(Entries provided)

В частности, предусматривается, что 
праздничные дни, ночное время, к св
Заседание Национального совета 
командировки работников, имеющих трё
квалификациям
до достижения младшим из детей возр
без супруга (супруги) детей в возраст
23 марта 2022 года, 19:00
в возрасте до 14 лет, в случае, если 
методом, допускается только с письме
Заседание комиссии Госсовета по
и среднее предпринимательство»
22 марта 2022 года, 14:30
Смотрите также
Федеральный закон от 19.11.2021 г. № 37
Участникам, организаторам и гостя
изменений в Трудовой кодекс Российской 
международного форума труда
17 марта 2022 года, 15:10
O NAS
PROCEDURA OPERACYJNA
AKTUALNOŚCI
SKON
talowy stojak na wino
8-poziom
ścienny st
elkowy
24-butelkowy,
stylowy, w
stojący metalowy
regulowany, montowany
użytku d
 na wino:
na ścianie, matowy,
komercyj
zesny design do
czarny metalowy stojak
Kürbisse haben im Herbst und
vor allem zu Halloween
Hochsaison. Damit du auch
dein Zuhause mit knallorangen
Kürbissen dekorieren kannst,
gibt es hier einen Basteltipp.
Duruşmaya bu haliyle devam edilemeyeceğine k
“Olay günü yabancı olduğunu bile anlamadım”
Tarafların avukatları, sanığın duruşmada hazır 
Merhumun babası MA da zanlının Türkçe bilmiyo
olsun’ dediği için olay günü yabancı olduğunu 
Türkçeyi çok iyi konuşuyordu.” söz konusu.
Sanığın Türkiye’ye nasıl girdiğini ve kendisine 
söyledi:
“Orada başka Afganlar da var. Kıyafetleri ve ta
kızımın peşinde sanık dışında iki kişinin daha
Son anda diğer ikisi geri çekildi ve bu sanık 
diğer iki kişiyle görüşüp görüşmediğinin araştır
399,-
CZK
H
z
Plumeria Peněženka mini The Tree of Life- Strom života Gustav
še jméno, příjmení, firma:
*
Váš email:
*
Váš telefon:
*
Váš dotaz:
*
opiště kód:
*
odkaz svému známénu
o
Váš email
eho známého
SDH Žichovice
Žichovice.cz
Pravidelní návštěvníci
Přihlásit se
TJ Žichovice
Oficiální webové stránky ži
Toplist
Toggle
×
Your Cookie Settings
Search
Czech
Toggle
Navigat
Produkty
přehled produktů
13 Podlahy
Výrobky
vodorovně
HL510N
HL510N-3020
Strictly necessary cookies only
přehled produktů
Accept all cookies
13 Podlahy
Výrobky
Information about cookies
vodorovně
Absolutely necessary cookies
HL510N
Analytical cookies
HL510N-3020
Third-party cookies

(End Entries provided)

● **Exercise**
Transcribe all of the records above without altering anything.

● **Solution to this task**
В частности, предусматривается, что 
праздничные дни, ночное время, к св
Заседание Национального совета 
командировки работников, имеющих трё
квалификациям
до достижения младшим из детей возр
без супруга (супруги) детей в возраст
23 марта 2022 года, 19:00
в возрасте до 14 лет, в случае, если 
методом, допускается только с письме
Заседание комиссии Госсовета по
и среднее предпринимательство»
22 марта 2022 года, 14:30
Смотрите также
Федеральный закон от 19.11.2021 г. № 37
Участникам, организаторам и гостя
изменений в Трудовой кодекс Российской 
международного форума труда
17 марта 2022 года, 15:10
O NAS
PROCEDURA OPERACYJNA
AKTUALNOŚCI
SKON
talowy stojak na wino
8-poziom
ścienny st
elkowy
24-butelkowy,
stylowy, w
stojący metalowy
regulowany, montowany
użytku d
 na wino:
na ścianie, matowy,
komercyj
zesny design do
czarny metalowy stojak
Kürbisse haben im Herbst und
vor allem zu Halloween
Hochsaison. Damit du auch
dein Zuhause mit knallorangen
Kürbissen dekorieren kannst,
gibt es hier einen Basteltipp.
Duruşmaya bu haliyle devam edilemeyeceğine k
“Olay günü yabancı olduğunu bile anlamadım”
Tarafların avukatları, sanığın duruşmada hazır 
Merhumun babası MA da zanlının Türkçe bilmiyo
olsun’ dediği için olay günü yabancı olduğunu 
Türkçeyi çok iyi konuşuyordu.” söz konusu.
Sanığın Türkiye’ye nasıl girdiğini ve kendisine 
söyledi:
“Orada başka Afganlar da var. Kıyafetleri ve ta
kızımın peşinde sanık dışında iki kişinin daha
Son anda diğer ikisi geri çekildi ve bu sanık 
diğer iki kişiyle görüşüp görüşmediğinin araştır
399,-
CZK
H
z
Plumeria Peněženka mini The Tree of Life- Strom života Gustav
še jméno, příjmení, firma:
*
Váš email:
*
Váš telefon:
*
Váš dotaz:
*
opiště kód:
*
odkaz svému známénu
o
Váš email
eho známého
SDH Žichovice
Žichovice.cz
Pravidelní návštěvníci
Přihlásit se
TJ Žichovice
Oficiální webové stránky ži
Toplist
Toggle
×
Your Cookie Settings
Search
Czech
Toggle
Navigat
Produkty
přehled produktů
13 Podlahy
Výrobky
vodorovně
HL510N
HL510N-3020
Strictly necessary cookies only
přehled produktů
Accept all cookies
13 Podlahy
Výrobky
Information about cookies
vodorovně
Absolutely necessary cookies
HL510N
Analytical cookies
HL510N-3020
Third-party cookies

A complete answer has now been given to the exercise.